Reprise en main autoritaire

Alors comment remonter le cours du temps à la poursuite d’un écrivain aussi unique, complexe et multiforme, dont les traces nous échappent ? Comment tisser le lien entre les vivantes et fécondes années turques de James Baldwin avec l’Istanbul d’aujourd’hui, la démesure de la ville, ses transformations incessantes et sa reprise en main autoritaire par le pouvoir en place ? Il faut partir à la recherche de ses amis encore en vie, suivre ses pas dans cette ville folle ou dans les villages autrefois reculés, remonter les fils des récits et des témoignages de celles et ceux qui, pendant toutes ces années, ont côtoyé et accompagné « Jimmy », comme tous l’appelaient. Et puis, il y a cette précieuse correspondance, Dost Mektupları (« lettres d’amis », Yapı Kredi éditions, non traduit), parue en 2007, quelques années avant la mort d’Engin Cezzar, le « frère de sang » de James Baldwin, comme ce dernier le qualifiait, celui qui fut le déclencheur de sa venue à Istanbul, en octobre 1961.

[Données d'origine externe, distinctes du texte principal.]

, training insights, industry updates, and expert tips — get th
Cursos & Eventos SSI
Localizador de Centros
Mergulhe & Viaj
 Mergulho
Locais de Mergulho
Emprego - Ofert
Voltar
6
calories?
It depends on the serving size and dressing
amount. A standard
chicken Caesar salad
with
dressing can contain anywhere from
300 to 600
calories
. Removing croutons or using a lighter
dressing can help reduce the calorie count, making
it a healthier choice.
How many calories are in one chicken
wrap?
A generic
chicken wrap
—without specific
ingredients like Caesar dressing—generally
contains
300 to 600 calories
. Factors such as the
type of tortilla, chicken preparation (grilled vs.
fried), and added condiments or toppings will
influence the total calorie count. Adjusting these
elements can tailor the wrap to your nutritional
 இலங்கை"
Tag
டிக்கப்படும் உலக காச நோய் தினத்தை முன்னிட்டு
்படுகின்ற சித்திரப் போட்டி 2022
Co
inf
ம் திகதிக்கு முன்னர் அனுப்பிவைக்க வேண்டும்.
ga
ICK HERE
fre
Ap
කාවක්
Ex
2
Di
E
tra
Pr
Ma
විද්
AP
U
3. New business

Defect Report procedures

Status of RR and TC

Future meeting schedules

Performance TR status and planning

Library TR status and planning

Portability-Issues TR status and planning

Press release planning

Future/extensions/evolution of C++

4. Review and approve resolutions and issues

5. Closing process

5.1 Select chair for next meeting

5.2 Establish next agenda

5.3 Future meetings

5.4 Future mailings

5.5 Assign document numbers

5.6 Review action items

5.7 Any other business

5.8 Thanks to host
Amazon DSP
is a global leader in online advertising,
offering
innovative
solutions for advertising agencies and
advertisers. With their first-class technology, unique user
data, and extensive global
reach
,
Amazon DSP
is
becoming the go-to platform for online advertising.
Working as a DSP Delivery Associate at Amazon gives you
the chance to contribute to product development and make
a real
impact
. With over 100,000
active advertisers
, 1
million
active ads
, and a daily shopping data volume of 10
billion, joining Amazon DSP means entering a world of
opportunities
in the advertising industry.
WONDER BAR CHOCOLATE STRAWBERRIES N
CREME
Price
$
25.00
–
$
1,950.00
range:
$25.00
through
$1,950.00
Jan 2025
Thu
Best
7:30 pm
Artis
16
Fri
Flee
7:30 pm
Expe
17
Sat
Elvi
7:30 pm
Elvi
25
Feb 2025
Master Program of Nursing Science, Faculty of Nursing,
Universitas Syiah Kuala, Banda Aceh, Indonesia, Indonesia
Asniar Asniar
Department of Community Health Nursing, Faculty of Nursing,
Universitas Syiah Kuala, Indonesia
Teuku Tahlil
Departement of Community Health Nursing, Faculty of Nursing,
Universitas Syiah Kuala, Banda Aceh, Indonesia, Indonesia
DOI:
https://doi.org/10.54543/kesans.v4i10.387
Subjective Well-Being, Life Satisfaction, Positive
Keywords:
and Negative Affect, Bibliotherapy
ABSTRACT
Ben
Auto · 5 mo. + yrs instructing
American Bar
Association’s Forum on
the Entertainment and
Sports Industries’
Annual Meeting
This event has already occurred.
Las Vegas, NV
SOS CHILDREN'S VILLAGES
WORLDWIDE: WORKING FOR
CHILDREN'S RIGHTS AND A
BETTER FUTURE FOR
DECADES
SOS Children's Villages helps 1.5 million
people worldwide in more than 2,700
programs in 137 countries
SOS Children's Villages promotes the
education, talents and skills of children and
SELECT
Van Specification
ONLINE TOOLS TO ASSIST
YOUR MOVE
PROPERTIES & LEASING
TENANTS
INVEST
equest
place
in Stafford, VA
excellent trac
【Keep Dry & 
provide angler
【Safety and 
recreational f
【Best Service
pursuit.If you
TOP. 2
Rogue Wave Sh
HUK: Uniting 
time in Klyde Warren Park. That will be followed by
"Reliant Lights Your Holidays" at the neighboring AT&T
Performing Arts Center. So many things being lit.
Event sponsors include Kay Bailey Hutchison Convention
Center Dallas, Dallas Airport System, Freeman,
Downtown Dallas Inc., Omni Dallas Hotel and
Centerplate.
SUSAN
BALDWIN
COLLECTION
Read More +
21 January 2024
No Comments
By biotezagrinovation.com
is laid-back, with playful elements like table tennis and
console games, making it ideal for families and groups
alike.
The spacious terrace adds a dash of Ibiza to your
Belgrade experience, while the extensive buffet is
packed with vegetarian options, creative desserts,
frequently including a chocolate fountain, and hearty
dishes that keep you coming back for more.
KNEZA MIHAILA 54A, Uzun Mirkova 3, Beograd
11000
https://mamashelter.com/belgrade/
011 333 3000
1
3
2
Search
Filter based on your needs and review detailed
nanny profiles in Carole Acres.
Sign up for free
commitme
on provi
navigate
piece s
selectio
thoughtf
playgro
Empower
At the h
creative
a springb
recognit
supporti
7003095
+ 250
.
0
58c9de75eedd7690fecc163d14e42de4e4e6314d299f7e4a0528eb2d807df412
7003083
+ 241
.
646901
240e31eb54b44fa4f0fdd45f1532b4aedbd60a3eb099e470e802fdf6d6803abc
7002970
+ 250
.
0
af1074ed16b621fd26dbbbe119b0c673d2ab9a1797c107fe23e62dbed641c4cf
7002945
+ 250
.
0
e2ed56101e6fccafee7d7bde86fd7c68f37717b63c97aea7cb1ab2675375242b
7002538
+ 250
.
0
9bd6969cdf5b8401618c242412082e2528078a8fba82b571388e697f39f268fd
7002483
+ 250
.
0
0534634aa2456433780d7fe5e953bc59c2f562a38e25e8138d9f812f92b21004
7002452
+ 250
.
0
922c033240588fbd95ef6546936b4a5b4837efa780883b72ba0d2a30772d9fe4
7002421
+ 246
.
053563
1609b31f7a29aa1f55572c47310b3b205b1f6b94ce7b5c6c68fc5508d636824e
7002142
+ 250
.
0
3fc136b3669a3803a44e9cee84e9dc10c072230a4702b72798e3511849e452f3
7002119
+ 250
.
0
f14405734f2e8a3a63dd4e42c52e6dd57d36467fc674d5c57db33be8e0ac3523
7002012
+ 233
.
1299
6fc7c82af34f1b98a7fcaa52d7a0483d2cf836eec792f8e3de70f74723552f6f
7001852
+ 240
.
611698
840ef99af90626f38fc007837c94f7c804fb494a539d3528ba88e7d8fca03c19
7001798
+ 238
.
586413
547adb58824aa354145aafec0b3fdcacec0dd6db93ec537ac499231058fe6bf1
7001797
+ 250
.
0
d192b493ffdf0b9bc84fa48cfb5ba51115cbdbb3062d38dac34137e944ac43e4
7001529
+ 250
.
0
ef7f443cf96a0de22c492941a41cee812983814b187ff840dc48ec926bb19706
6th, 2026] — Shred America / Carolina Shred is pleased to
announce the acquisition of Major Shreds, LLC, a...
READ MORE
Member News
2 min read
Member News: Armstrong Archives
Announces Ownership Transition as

Engin Cezzar et James Baldwinont fait connaissance à New York en 1957, un an après la publication aux Etats-Unis du deuxième roman de Baldwin, Giovanni’s Room (La Chambre de Giovanni, Rivages). Le jeune acteur turc travaillait avec Lee Strasberg, le directeur de l’Actors Studio, où se tenaient des ateliers pour une adaptation scénique du roman. James Baldwin, qui venait de passer neuf ans à Paris pour échapper, déjà, au climat raciste et homophobe de son pays d’origine, était revenu dans sa ville natale et se proposa de réécrire la pièce avec Cezzar. Entre les deux est née alors plus qu’une complicité, une fraternité élective.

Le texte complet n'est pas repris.